# What exactly determines state savings interest rates?



## noelÓm (24 Jul 2022)

Is it simply the sovereign borrowing requirement? As in, the NTMA need to borrow to finance a government deficit and so they push up interest rates on state savings products to help do this? Is this what has happened historically?

What would happen if the state ran a budget surplus over an extended period?
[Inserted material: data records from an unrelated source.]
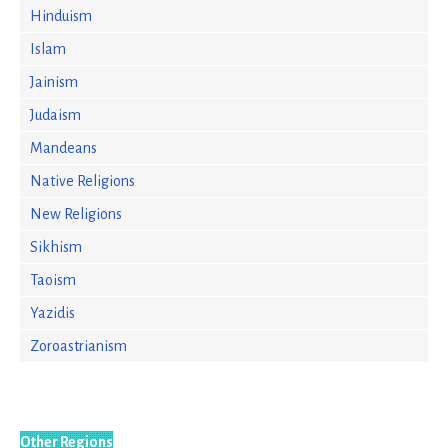
Hinduism
Islam
Jainism
Judaism
Mandeans
Native Religions
New Religions
Sikhism
Taoism
Yazidis
Zoroastrianism
Other Regions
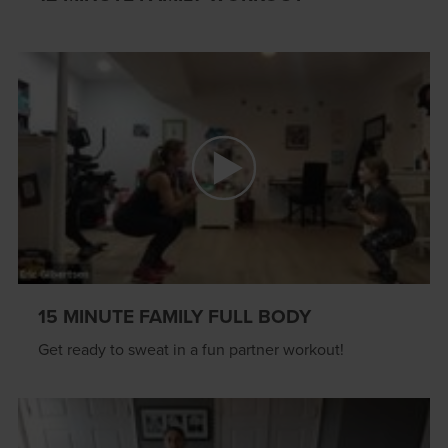
15 MINUTE FAMILY FULL BODY
Get ready to sweat in a fun partner workout!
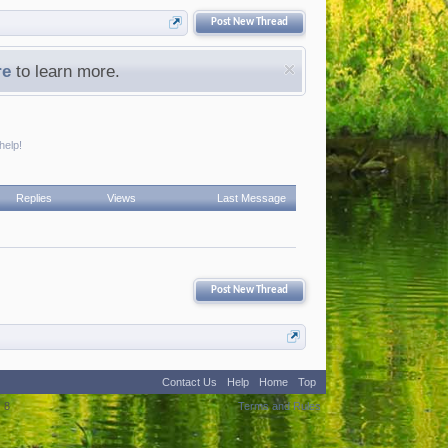
Post New Thread
re
to learn more.
help!
Replies
Views
Last Message
Post New Thread
Contact Us
Help
Home
Top
:
8
Terms and Rules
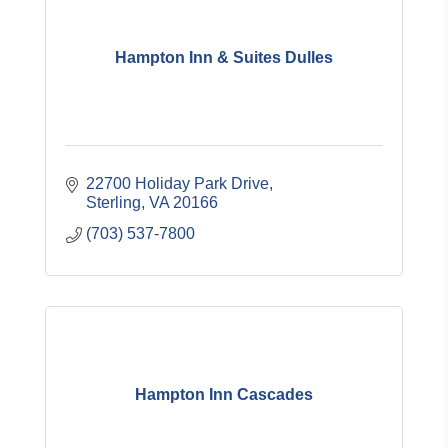
Hampton Inn & Suites Dulles
22700 Holiday Park Drive
Sterling
VA
20166
(703) 537-7800
Hampton Inn Cascades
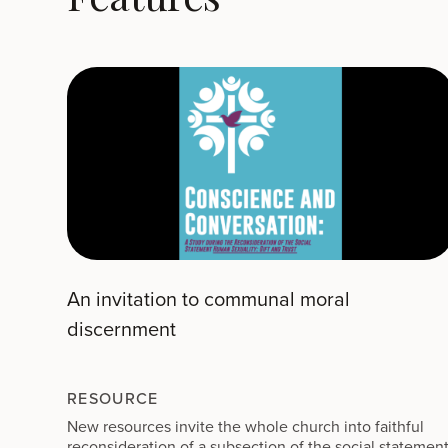
An invitation to communal moral
discernment
RESOURCE
New resources invite the whole church into faithful
reconsideration of a subsection of the social statemen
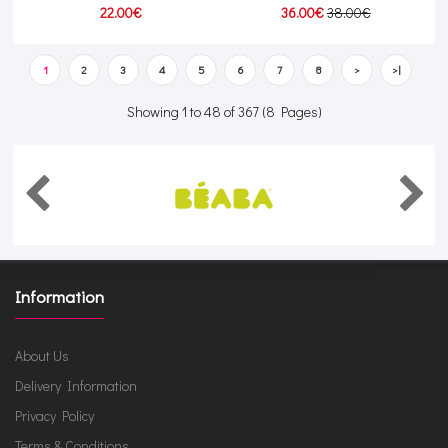
22.00€
36.00€
38.00€
1
2
3
4
5
6
7
8
>
>|
Showing 1 to 48 of 367 (8 Pages)
Information
About Us
Delivery Information
Privacy Policy
Terms & Conditions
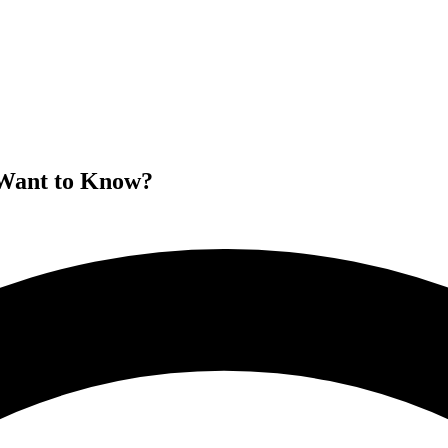
 Want to Know?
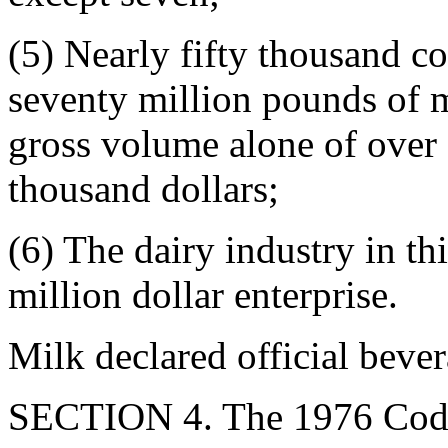
(5) Nearly fifty thousand c
seventy million pounds of m
gross volume alone of over 
thousand dollars;
(6) The dairy industry in th
million dollar enterprise.
Milk declared official beve
SECTION 4. The 1976 Code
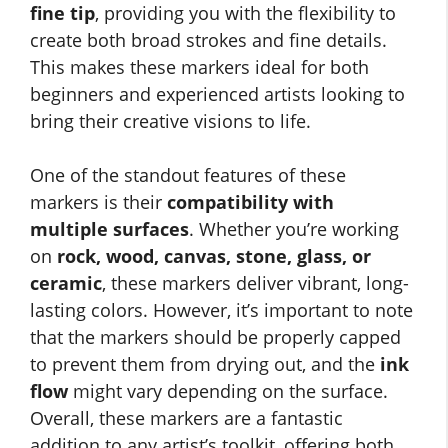
fine tip
, providing you with the flexibility to
create both broad strokes and fine details.
This makes these markers ideal for both
beginners and experienced artists looking to
bring their creative visions to life.
One of the standout features of these
markers is their
compatibility with
multiple surfaces
. Whether you’re working
on
rock, wood, canvas, stone, glass, or
ceramic
, these markers deliver vibrant, long-
lasting colors. However, it’s important to note
that the markers should be properly capped
to prevent them from drying out, and the
ink
flow
might vary depending on the surface.
Overall, these markers are a fantastic
addition to any artist’s toolkit, offering both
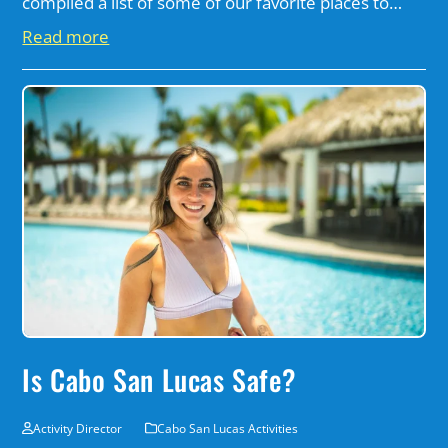
compiled a list of some of our favorite places to…
Read more
Is Cabo San Lucas Safe?
Activity Director
Cabo San Lucas Activities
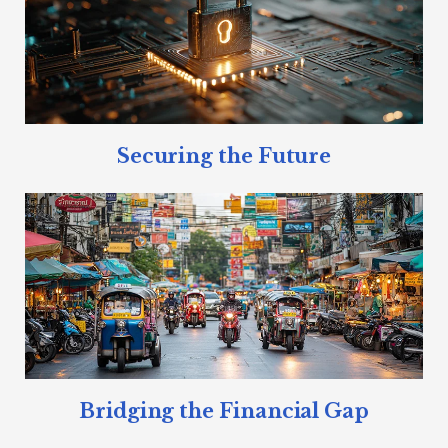
Securing the Future
Bridging the Financial Gap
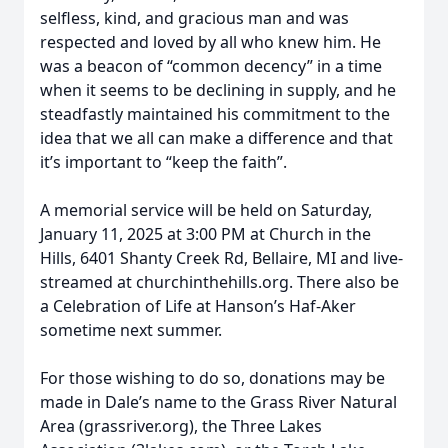
selfless, kind, and gracious man and was
respected and loved by all who knew him. He
was a beacon of “common decency” in a time
when it seems to be declining in supply, and he
steadfastly maintained his commitment to the
idea that we all can make a difference and that
it’s important to “keep the faith”.
A memorial service will be held on Saturday,
January 11, 2025 at 3:00 PM at Church in the
Hills, 6401 Shanty Creek Rd, Bellaire, MI and live-
streamed at churchinthehills.org. There also be
a Celebration of Life at Hanson’s Haf-Aker
sometime next summer.
For those wishing to do so, donations may be
made in Dale’s name to the Grass River Natural
Area (grassriver.org), the Three Lakes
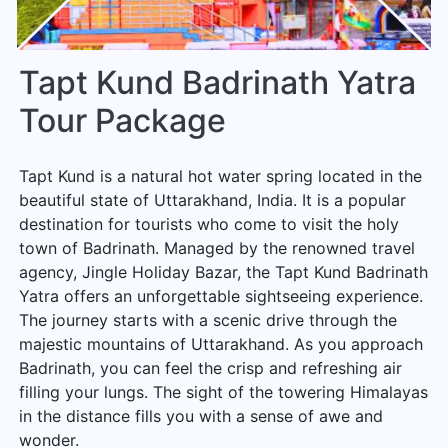
Tapt Kund Badrinath Yatra
Tour Package
Tapt Kund is a natural hot water spring located in the
beautiful state of Uttarakhand, India. It is a popular
destination for tourists who come to visit the holy
town of Badrinath. Managed by the renowned travel
agency, Jingle Holiday Bazar, the Tapt Kund Badrinath
Yatra offers an unforgettable sightseeing experience.
The journey starts with a scenic drive through the
majestic mountains of Uttarakhand. As you approach
Badrinath, you can feel the crisp and refreshing air
filling your lungs. The sight of the towering Himalayas
in the distance fills you with a sense of awe and
wonder.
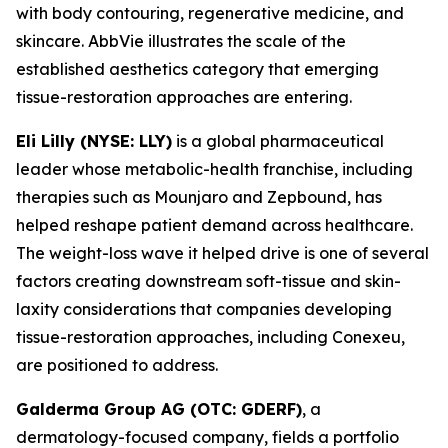
with body contouring, regenerative medicine, and
skincare. AbbVie illustrates the scale of the
established aesthetics category that emerging
tissue-restoration approaches are entering.
Eli Lilly (NYSE: LLY)
is a global pharmaceutical
leader whose metabolic-health franchise, including
therapies such as Mounjaro and Zepbound, has
helped reshape patient demand across healthcare.
The weight-loss wave it helped drive is one of several
factors creating downstream soft-tissue and skin-
laxity considerations that companies developing
tissue-restoration approaches, including Conexeu,
are positioned to address.
Galderma Group AG (OTC: GDERF)
, a
dermatology-focused company, fields a portfolio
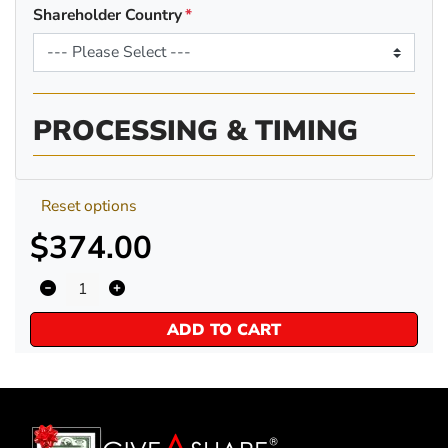
Shareholder Country
PROCESSING & TIMING
Reset options
$374.00
ADD TO CART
Would state savings products just become less attractive or do the NTMA try to tie their rates to other market rates somehow?


----------



## jpd (24 Jul 2022)

There is no magic formula - the interest rate is set to attract the savings that NTMA target


----------



## moneymakeover (24 Jul 2022)

I doubt if state savings form significant part of overall governmentborrowings

Bonds would be far more significant


----------



## NoRegretsCoyote (24 Jul 2022)

moneymakeover said:


> I doubt if state savings form significant part of overall governmentborrowings


I mean " significant" is subjective but its in the tens of billions


----------



## jpd (25 Jul 2022)

State Savings are 8% of Ireland's debt https://www.ntma.ie/business-areas/funding-and-debt-management/statistics


----------



## noelÓm (26 Jul 2022)

jpd said:


> State Savings are 8% of Ireland's debt https://www.ntma.ie/business-areas/funding-and-debt-management/statistics



8% is not trivial, but I suppose it's unclear how quickly savers would opt to switch to alternative products with better rates.


----------



## noelÓm (26 Jul 2022)

Does anyone recall how state savings rates responded to interest rate rises in the mid-2000s? Or even during the sovereign crisis?


----------



## fayf (27 Jul 2022)

I did a few of the 10 years products from about 2010, the highest was a 10 year bond, with 40 % tax free interest, and a further 10% interest, which was subject to DIRT. I believe that was about 2012

They gradually dropped to 45 %, 40 %, and had dropped to 25 % by October 2014, and eventually, down  to 10 % around 2018, but not totally sure of the year.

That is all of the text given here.